## Task goal
Could you return each line from the one bearing "is also mentioned." through the last line of the entries, exactly as it stands, with no pictures?

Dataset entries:
Content starts
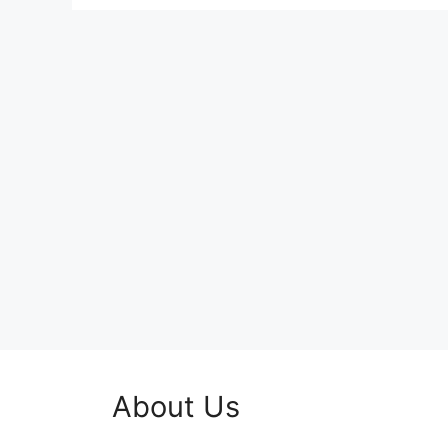
About Us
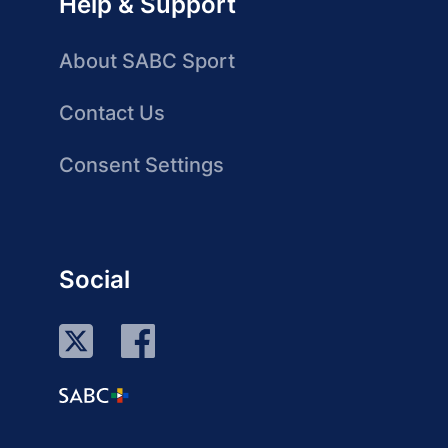
Help & Support
About SABC Sport
Contact Us
Consent Settings
Social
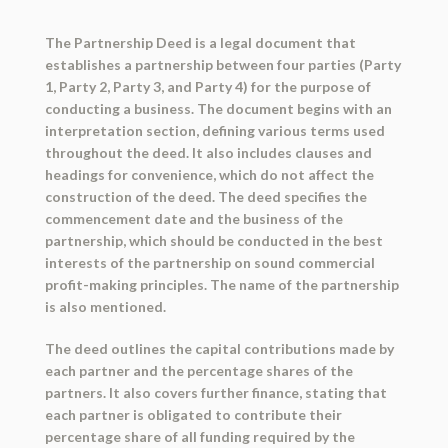
The Partnership Deed is a legal document that
establishes a partnership between four parties (Party
1, Party 2, Party 3, and Party 4) for the purpose of
conducting a business. The document begins with an
interpretation section, defining various terms used
throughout the deed. It also includes clauses and
headings for convenience, which do not affect the
construction of the deed. The deed specifies the
commencement date and the business of the
partnership, which should be conducted in the best
interests of the partnership on sound commercial
profit-making principles. The name of the partnership
is also mentioned.
The deed outlines the capital contributions made by
each partner and the percentage shares of the
partners. It also covers further finance, stating that
each partner is obligated to contribute their
percentage share of all funding required by the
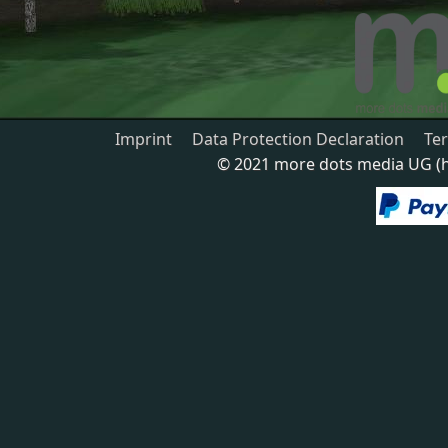
Imprint
Data Protection Declaration
Te
© 2021 more dots media UG (ha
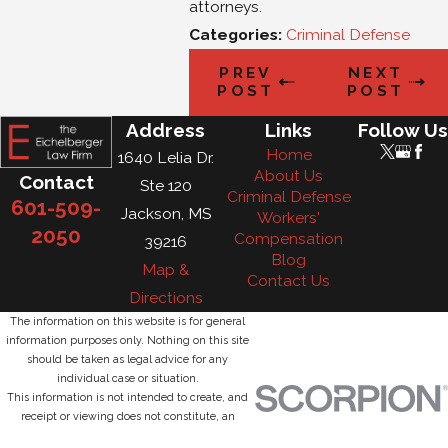
attorneys.
Categories:
Criminal Defense
PREV
NEXT
POST
POST
Address
Links
Follow Us
Home
1640 Lelia Dr.
About Us
Contact
Ste 120
Criminal Defense
601-509-
Jackson, MS
Workers'
2050
Compensation
39216
Blog
Map &
Contact Us
Directions
The information on this website is for general
information purposes only. Nothing on this site
should be taken as legal advice for any
individual case or situation.
This information is not intended to create, and
receipt or viewing does not constitute, an
attorney-client relationship.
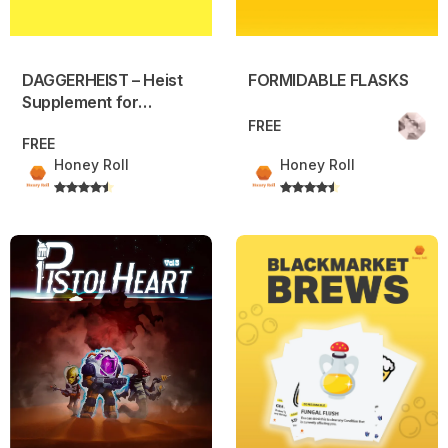
DAGGERHEIST – Heist
FORMIDABLE FLASKS
Supplement for
Daggerheart
FREE
FREE
Honey Roll
Honey Roll
Pistolheart Volume 3
BLACKMARKET BREWS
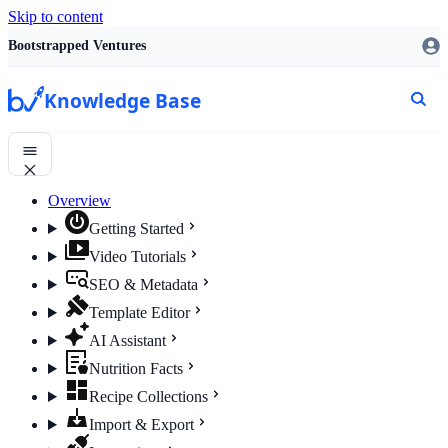
Skip to content
Bootstrapped Ventures
Knowledge Base
Overview
Getting Started
Video Tutorials
SEO & Metadata
Template Editor
AI Assistant
Nutrition Facts
Recipe Collections
Import & Export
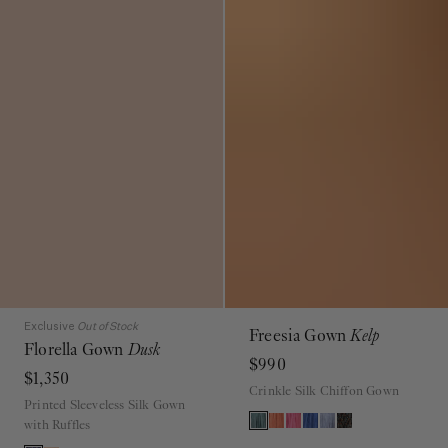
Exclusive
Out of Stock
Freesia Gown
Kelp
Florella Gown
Dusk
$990
$1,350
Crinkle Silk Chiffon Gown
Printed Sleeveless Silk Gown
with Ruffles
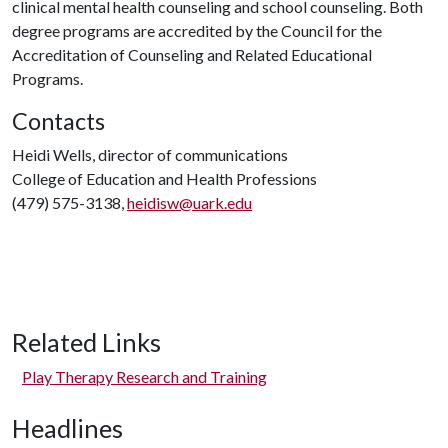
clinical mental health counseling and school counseling. Both
degree programs are accredited by the Council for the
Accreditation of Counseling and Related Educational
Programs.
Contacts
Heidi Wells, director of communications
College of Education and Health Professions
(479) 575-3138,
heidisw@uark.edu
Related Links
Play Therapy Research and Training
Headlines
Content ends
## Response
is also mentioned.
The deed outlines the capital contributions made by
each partner and the percentage shares of the
partners. It also covers further finance, stating that
each partner is obligated to contribute their
percentage share of all funding required by the
Imprint
Data Protection Declaration
Te
© 2021 more dots media UG (ha
attorneys.
Categories:
Criminal Defense
PREV
NEXT
POST
POST
Address
Links
Follow Us
Home
1640 Lelia Dr.
About Us
Contact
Ste 120
Criminal Defense
601-509-
Jackson, MS
Workers'
2050
Compensation
39216
Blog
Map &
Contact Us
Directions
The information on this website is for general
information purposes only. Nothing on this site
should be taken as legal advice for any
individual case or situation.
This information is not intended to create, and
receipt or viewing does not constitute, an
attorney-client relationship.
DAGGERHEIST – Heist
FORMIDABLE FLASKS
Supplement for
Daggerheart
FREE
FREE
Honey Roll
Honey Roll
Pistolheart Volume 3
BLACKMARKET BREWS
Skip to content
Bootstrapped Ventures
Knowledge Base
Overview
Getting Started
Video Tutorials
SEO & Metadata
Template Editor
AI Assistant
Nutrition Facts
Recipe Collections
Import & Export
Exclusive
Out of Stock
Freesia Gown
Kelp
Florella Gown
Dusk
$990
$1,350
Crinkle Silk Chiffon Gown
Printed Sleeveless Silk Gown
with Ruffles
clinical mental health counseling and school counseling. Both
degree programs are accredited by the Council for the
Accreditation of Counseling and Related Educational
Programs.
Contacts
Heidi Wells, director of communications
College of Education and Health Professions
(479) 575-3138,
heidisw@uark.edu
Related Links
Play Therapy Research and Training
Headlines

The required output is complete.